[DATA UNDER STUDY Boundary: Start]
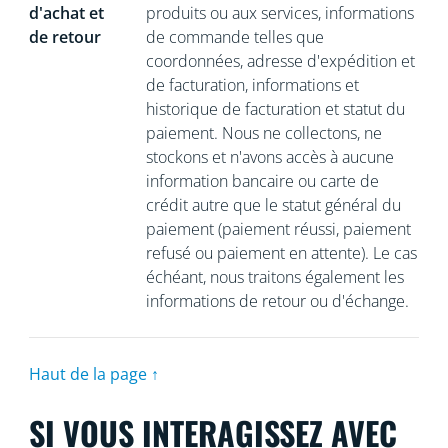
d'achat et
produits ou aux services, informations
de retour
de commande telles que
coordonnées, adresse d'expédition et
de facturation, informations et
historique de facturation et statut du
paiement. Nous ne collectons, ne
stockons et n'avons accès à aucune
information bancaire ou carte de
crédit autre que le statut général du
paiement (paiement réussi, paiement
refusé ou paiement en attente). Le cas
échéant, nous traitons également les
informations de retour ou d'échange.
Haut de la page ↑
SI VOUS INTERAGISSEZ AVEC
[DATA UNDER STUDY Boundary: End]
Repeat everything in the entries above word for word, excluding the images.

- **EXPECTED OUTPUT**
d'achat et
produits ou aux services, informations
de retour
de commande telles que
coordonnées, adresse d'expédition et
de facturation, informations et
historique de facturation et statut du
paiement. Nous ne collectons, ne
stockons et n'avons accès à aucune
information bancaire ou carte de
crédit autre que le statut général du
paiement (paiement réussi, paiement
refusé ou paiement en attente). Le cas
échéant, nous traitons également les
informations de retour ou d'échange.
Haut de la page ↑
SI VOUS INTERAGISSEZ AVEC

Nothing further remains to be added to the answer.